Terrestrially stalking Hatzegopteryx preying on small sauropods in Romania [6]

1. Ksepka, D. 2014. Flight performance of the largest volant bird. PNAS 111: 10624-10629.
2. Burretaut, E., et al. 2002. A new giant pterosaur with a robust skull from the latest Cretaceous of Romania. Naturwissenschaften 89: 180-184. 
3. Arambourg, C. 1959. Titanopteryx philadelphiae nov. gen., nov. sp., ptérosaurien géant . Notes et Mémoires sur le Moyen-Orient 7: 229-234.
4. Lawson, D. A. 1975. Pterosaur from the latest Cretaceous of west Texas: discovery of the largest flying creature. Science 187: 947-948.
7. Vremir, M. 2010. New faunal elements from the late Cretaceous (Maastrichtian) continental deposits of Sebes area (Transylvania). Terra Sebus, Acta Musei Sabesiensis 2: 635-684.

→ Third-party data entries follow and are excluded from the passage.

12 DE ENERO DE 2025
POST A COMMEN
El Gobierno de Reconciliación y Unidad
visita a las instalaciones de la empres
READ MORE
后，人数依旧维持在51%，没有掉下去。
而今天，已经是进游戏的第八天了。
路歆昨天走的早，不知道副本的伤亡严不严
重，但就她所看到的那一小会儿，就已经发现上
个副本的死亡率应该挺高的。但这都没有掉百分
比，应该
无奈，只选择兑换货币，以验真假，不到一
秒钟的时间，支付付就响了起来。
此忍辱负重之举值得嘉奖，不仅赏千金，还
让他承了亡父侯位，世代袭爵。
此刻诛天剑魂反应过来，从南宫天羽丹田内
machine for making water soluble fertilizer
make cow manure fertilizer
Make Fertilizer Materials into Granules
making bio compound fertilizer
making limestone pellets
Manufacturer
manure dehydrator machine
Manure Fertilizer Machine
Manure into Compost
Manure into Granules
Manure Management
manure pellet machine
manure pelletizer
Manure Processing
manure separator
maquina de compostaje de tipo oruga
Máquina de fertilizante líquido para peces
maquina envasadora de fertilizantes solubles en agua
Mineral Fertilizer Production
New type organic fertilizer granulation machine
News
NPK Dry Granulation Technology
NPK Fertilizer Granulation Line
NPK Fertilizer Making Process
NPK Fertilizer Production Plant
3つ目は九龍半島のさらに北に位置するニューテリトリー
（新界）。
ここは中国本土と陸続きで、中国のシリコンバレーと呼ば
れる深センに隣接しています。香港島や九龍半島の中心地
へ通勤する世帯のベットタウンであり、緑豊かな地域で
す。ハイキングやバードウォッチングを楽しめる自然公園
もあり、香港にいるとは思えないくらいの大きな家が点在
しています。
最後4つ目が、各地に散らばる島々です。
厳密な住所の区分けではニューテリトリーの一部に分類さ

8. Martill, D. M., et al. 1998. Discovery of the holotype of the giant pterosaur Titanopteryx philadelphiae Arambourg, 1959 and the status of Arambourgiania and Quetzalcoatlus. Neues Jahrbuch für Geologie und Paläontologie Abhandungen 207: 57-76.
9. Frey, E., and Martill, D. M. 1996. A reappraisal of Arambourgiania (Pterosauria, Pterodactyloidea): one of the world's largest flying animals. Neues Jahrbuch für Geologie und Paläontologie Abhandlungen 199: 221-247.